(Extracted page text data)
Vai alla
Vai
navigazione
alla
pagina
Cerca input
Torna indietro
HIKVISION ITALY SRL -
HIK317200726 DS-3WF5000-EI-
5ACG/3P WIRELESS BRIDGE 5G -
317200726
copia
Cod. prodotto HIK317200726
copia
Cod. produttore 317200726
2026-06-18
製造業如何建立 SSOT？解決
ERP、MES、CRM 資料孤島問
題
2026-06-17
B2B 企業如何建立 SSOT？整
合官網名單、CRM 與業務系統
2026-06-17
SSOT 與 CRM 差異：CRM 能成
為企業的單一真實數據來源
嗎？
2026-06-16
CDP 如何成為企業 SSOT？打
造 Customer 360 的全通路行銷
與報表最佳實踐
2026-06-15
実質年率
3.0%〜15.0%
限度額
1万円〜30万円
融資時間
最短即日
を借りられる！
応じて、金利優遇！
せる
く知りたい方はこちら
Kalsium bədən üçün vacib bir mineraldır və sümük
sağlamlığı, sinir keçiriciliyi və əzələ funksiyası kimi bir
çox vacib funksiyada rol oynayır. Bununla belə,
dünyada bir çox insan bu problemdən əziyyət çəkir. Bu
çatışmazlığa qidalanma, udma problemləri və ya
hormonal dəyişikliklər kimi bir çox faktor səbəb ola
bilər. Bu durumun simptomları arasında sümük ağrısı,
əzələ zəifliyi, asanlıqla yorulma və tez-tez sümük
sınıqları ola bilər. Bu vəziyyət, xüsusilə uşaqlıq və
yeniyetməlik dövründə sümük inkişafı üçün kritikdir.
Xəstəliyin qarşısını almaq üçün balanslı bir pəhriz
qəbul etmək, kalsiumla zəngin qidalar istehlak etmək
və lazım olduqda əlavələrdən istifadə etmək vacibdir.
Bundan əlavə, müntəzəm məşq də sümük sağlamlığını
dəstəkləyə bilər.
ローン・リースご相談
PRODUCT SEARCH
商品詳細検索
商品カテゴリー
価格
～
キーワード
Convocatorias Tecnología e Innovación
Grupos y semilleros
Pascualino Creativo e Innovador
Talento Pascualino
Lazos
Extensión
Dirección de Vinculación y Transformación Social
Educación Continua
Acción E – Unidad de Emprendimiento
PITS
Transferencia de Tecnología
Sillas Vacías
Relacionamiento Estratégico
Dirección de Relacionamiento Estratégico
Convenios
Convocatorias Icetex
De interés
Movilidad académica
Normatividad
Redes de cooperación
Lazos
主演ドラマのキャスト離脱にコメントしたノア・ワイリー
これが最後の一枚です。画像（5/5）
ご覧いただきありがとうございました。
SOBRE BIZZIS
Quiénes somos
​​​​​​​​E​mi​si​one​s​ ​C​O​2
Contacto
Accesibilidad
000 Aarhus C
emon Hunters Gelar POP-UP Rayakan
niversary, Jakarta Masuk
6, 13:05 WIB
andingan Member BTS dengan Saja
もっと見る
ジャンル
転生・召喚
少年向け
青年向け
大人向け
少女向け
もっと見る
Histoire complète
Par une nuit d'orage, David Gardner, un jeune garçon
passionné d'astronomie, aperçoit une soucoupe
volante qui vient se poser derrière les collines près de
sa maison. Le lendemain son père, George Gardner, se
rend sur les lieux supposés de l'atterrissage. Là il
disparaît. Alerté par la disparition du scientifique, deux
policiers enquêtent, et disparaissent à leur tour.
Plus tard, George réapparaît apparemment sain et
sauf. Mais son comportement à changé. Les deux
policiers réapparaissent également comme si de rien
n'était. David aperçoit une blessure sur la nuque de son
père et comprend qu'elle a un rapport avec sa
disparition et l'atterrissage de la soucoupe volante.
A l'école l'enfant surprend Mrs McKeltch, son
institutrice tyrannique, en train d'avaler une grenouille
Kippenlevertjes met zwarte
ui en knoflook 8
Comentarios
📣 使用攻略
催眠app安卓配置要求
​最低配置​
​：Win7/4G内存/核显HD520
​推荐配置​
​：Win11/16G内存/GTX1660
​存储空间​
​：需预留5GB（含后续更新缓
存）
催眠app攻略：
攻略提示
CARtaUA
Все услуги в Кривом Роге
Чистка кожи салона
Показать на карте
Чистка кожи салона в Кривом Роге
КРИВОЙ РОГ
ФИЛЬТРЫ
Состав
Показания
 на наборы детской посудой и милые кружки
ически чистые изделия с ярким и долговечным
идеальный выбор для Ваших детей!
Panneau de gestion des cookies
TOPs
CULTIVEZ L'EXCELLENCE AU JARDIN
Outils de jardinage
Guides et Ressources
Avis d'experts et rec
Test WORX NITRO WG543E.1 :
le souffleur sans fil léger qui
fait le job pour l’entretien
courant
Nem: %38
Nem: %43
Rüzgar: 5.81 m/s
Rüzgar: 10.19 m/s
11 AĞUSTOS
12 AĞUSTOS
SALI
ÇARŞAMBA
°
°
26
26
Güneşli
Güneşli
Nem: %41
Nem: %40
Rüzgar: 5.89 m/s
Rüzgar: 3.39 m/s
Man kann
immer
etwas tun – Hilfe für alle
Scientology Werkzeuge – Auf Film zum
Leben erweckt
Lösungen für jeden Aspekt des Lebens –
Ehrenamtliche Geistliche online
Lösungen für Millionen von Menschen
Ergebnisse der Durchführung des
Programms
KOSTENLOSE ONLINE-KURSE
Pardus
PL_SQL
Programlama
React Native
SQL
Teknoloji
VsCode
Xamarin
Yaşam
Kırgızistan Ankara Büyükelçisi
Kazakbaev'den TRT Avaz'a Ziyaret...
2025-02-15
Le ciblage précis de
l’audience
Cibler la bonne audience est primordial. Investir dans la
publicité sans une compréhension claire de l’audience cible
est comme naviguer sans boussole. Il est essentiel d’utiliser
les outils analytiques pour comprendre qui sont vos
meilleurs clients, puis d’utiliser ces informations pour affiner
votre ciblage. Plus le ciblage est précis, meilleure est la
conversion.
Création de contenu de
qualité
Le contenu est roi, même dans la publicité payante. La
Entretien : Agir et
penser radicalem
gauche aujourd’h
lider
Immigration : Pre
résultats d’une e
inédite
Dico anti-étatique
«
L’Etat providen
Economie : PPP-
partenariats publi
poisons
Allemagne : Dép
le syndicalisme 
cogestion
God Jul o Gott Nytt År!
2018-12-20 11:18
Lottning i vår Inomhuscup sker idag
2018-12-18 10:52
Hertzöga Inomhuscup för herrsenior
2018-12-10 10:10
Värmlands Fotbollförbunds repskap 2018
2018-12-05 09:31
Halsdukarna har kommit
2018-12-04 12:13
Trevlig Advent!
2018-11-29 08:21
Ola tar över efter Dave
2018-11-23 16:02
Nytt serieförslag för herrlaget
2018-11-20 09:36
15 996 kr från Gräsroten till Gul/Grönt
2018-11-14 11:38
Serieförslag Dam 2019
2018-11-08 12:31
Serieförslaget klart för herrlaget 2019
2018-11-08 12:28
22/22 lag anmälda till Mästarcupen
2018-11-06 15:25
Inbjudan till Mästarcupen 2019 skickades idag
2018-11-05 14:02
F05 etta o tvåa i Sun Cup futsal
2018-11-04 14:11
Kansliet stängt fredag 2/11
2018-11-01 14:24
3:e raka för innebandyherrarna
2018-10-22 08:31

What needs to be done: Please give back, exactly as it stands above, the stretch from the line with "Outils de jardinage" through the line with "2018-12-20 11:18", and no line outside it.

Exercise output:
Outils de jardinage
Guides et Ressources
Avis d'experts et rec
Test WORX NITRO WG543E.1 :
le souffleur sans fil léger qui
fait le job pour l’entretien
courant
Nem: %38
Nem: %43
Rüzgar: 5.81 m/s
Rüzgar: 10.19 m/s
11 AĞUSTOS
12 AĞUSTOS
SALI
ÇARŞAMBA
°
°
26
26
Güneşli
Güneşli
Nem: %41
Nem: %40
Rüzgar: 5.89 m/s
Rüzgar: 3.39 m/s
Man kann
immer
etwas tun – Hilfe für alle
Scientology Werkzeuge – Auf Film zum
Leben erweckt
Lösungen für jeden Aspekt des Lebens –
Ehrenamtliche Geistliche online
Lösungen für Millionen von Menschen
Ergebnisse der Durchführung des
Programms
KOSTENLOSE ONLINE-KURSE
Pardus
PL_SQL
Programlama
React Native
SQL
Teknoloji
VsCode
Xamarin
Yaşam
Kırgızistan Ankara Büyükelçisi
Kazakbaev'den TRT Avaz'a Ziyaret...
2025-02-15
Le ciblage précis de
l’audience
Cibler la bonne audience est primordial. Investir dans la
publicité sans une compréhension claire de l’audience cible
est comme naviguer sans boussole. Il est essentiel d’utiliser
les outils analytiques pour comprendre qui sont vos
meilleurs clients, puis d’utiliser ces informations pour affiner
votre ciblage. Plus le ciblage est précis, meilleure est la
conversion.
Création de contenu de
qualité
Le contenu est roi, même dans la publicité payante. La
Entretien : Agir et
penser radicalem
gauche aujourd’h
lider
Immigration : Pre
résultats d’une e
inédite
Dico anti-étatique
«
L’Etat providen
Economie : PPP-
partenariats publi
poisons
Allemagne : Dép
le syndicalisme 
cogestion
God Jul o Gott Nytt År!
2018-12-20 11:18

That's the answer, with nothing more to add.